Haji let out a growl of pain and lashed out at the skeleton. He managed to get to his feet, but the skeleton gave a deep gash across his arm for the trouble. He gripped his falchion in his hands and faced off against the red eyed skeleton, just as the other skeletons caught up to him. Surrounded, he let out a growl. From the sand beside his foot, little Rothmhar hissed menacingly.
“Don’t stop!” Haji yelled to Nix. “Get out of here!”
At his words, Nix spared a glance behind her. Seeing Haji surrounded, she growled. “Like hell!”
Haji swung his falchion at the most damaged of the skeletons around him and forced his blade through the bones, causing it to shatter to pieces. “Come and get me, you freaks!”
The red eyed skeleton attacked with all four arms, tear and scratching at Haji’s exposed skin.
Haji grunted in pain and spat a glob of blood on the ground. “That all you got?”
As the red light left the skeleton’s eye sockets and entered another’s, Haji knew he was done for. The second skeleton attacked him with its many sharp claws, then the third… He howled in pain and fell to his knees. He tried to swing his sword, but it was too heavy… His hands weren’t working right…. And his vision… Why was everything so blurry? Soaked with blood, and moments from death, Haji lost his grip on his sword, and toppled over, bleeding in the red sand.

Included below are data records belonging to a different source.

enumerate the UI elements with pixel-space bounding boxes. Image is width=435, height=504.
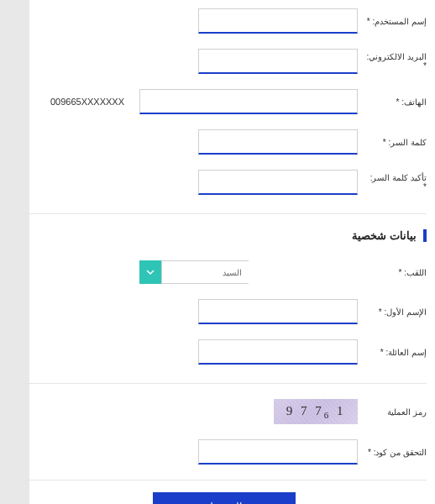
captcha-label: رمز العملية [366,407,427,417]
lastname-input[interactable] [198,339,359,365]
verify-input[interactable] [198,439,359,465]
firstname-row: الإسم الأول: * [29,299,427,324]
divider [21,383,427,384]
captcha-text: 1 76 7 9 [286,404,346,420]
phone-hint: 009665XXXXXXX [50,97,124,107]
personal-section-title: بيانات شخصية [29,229,427,242]
registration-form: إسم المستخدم: * البريد الالكتروني: * اله… [29,0,435,504]
phone-row: الهاتف: * 009665XXXXXXX [29,89,427,114]
confirm-password-label: تأكيد كلمة السر: * [366,173,427,192]
captcha-image: 1 76 7 9 [274,399,358,424]
confirm-password-input[interactable] [198,170,359,195]
username-label: إسم المستخدم: * [366,17,427,26]
email-label: البريد الالكتروني: * [366,52,427,71]
password-label: كلمة السر: * [366,138,427,147]
captcha-row: رمز العملية 1 76 7 9 [29,399,427,424]
divider [21,213,427,214]
lastname-row: إسم العائلة: * [29,339,427,365]
username-row: إسم المستخدم: * [29,8,427,34]
lastname-label: إسم العائلة: * [366,348,427,357]
email-input[interactable] [198,49,359,74]
firstname-input[interactable] [198,299,359,324]
chevron-down-icon [146,268,155,276]
title-row: اللقب: * السيد [29,260,427,284]
phone-label: الهاتف: * [366,97,427,107]
phone-input[interactable] [139,89,358,114]
title-dropdown-value: السيد [161,260,249,284]
verify-row: التحقق من كود: * [29,439,427,465]
title-dropdown-button[interactable] [139,260,161,284]
confirm-password-row: تأكيد كلمة السر: * [29,170,427,195]
title-dropdown[interactable]: السيد [139,260,249,284]
firstname-label: الإسم الأول: * [366,307,427,317]
username-input[interactable] [198,8,359,34]
password-row: كلمة السر: * [29,129,427,155]
email-row: البريد الالكتروني: * [29,49,427,74]
title-label: اللقب: * [366,268,427,277]
submit-button[interactable]: التسجيل [153,492,296,504]
password-input[interactable] [198,129,359,155]
verify-label: التحقق من كود: * [366,448,427,457]
submit-area: التسجيل [21,480,427,504]
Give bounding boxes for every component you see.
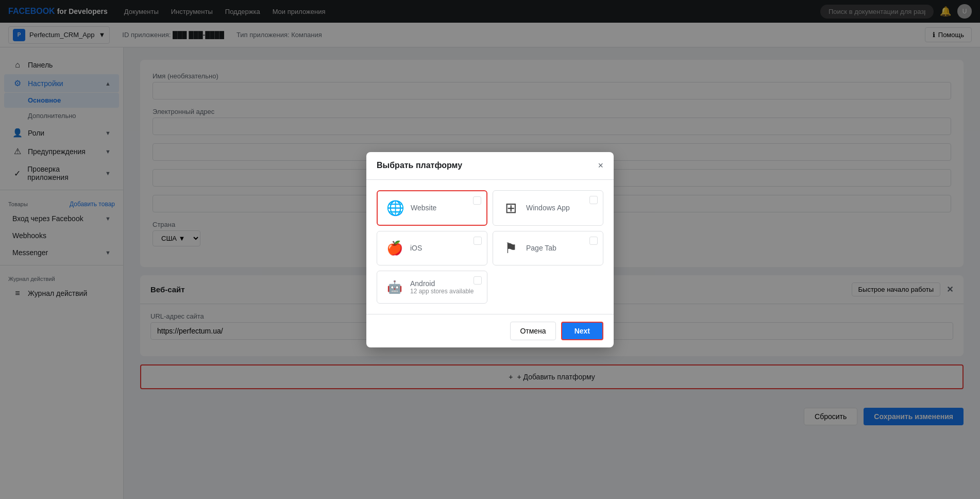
next-button[interactable]: Next — [561, 322, 603, 340]
platform-checkbox-pagetab[interactable] — [589, 237, 598, 245]
platform-name-windows: Windows App — [526, 204, 570, 212]
windows-icon: ⊞ — [501, 199, 520, 217]
platform-checkbox-ios[interactable] — [474, 237, 482, 245]
platform-sub-android: 12 app stores available — [410, 288, 474, 295]
platform-checkbox-android[interactable] — [474, 276, 482, 285]
platform-card-ios[interactable]: 🍎 iOS — [377, 231, 487, 265]
platform-card-windows[interactable]: ⊞ Windows App — [493, 190, 603, 226]
apple-icon: 🍎 — [385, 240, 404, 256]
platform-modal: Выбрать платформу × 🌐 Website ⊞ Windows … — [366, 152, 614, 347]
modal-footer: Отмена Next — [366, 314, 614, 347]
platform-checkbox-windows[interactable] — [589, 196, 598, 204]
platform-info-pagetab: Page Tab — [526, 244, 556, 252]
platform-grid: 🌐 Website ⊞ Windows App 🍎 — [377, 190, 603, 304]
platform-checkbox-website[interactable] — [473, 196, 481, 205]
cancel-button[interactable]: Отмена — [510, 322, 555, 340]
modal-header: Выбрать платформу × — [366, 152, 614, 180]
modal-close-button[interactable]: × — [598, 160, 603, 171]
platform-info-windows: Windows App — [526, 204, 570, 212]
website-icon: 🌐 — [386, 199, 404, 217]
platform-card-pagetab[interactable]: ⚑ Page Tab — [493, 231, 603, 265]
platform-name-android: Android — [410, 279, 474, 288]
platform-card-website[interactable]: 🌐 Website — [377, 190, 487, 226]
modal-overlay[interactable]: Выбрать платформу × 🌐 Website ⊞ Windows … — [0, 0, 980, 499]
platform-info-website: Website — [411, 204, 436, 212]
platform-card-android[interactable]: 🤖 Android 12 app stores available — [377, 271, 487, 304]
android-icon: 🤖 — [385, 280, 404, 294]
platform-name-pagetab: Page Tab — [526, 244, 556, 252]
platform-name-ios: iOS — [410, 244, 422, 252]
platform-info-ios: iOS — [410, 244, 422, 252]
platform-name-website: Website — [411, 204, 436, 212]
flag-icon: ⚑ — [501, 240, 520, 257]
platform-info-android: Android 12 app stores available — [410, 279, 474, 295]
modal-title: Выбрать платформу — [377, 161, 462, 170]
modal-body: 🌐 Website ⊞ Windows App 🍎 — [366, 180, 614, 314]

Rothmhar hissed and nipped at the skeleton who had taken down his friend, but his teeth did nothing to the monster’s ancient bones.
One of the skeletons raised its claws in the air, ready to drive them down into Haji’s chest. There was a shuffling of sand and an explosion of bone, as Nix smashed her morningstar through its skull. She let out a strangled cry–half sob and half scream–and stood over Haji’s body.
Waving her morningstar menacingly at the last two skeletons, she smiled like a mad woman. “Over my dead body, bitches.”
The skeletons turned their attention to Nix, tearing and cutting her flesh with their bony, clawed hands. She screamed in pain, and fought back. Howling in rage and frustration.
She wouldn’t let Haji die here. Not alone.
Bloody and near death herself, Nix fought.
Meanwhile, Rothmhar had buried himself into Haji’s belt pouch. He grabbed a vial in his mouth and scurried back out of the sack. He dragged it across Haji’s chest and perched his hideous body right up beside Haji’s open mouth. He worked at the vial’s cork, gnawing it out with his teeth until the vial opened with a pop. Then he nudged the vial over, into Haji’s gaping mouth. Slowly, the healing potion trickled into Haji’s throat.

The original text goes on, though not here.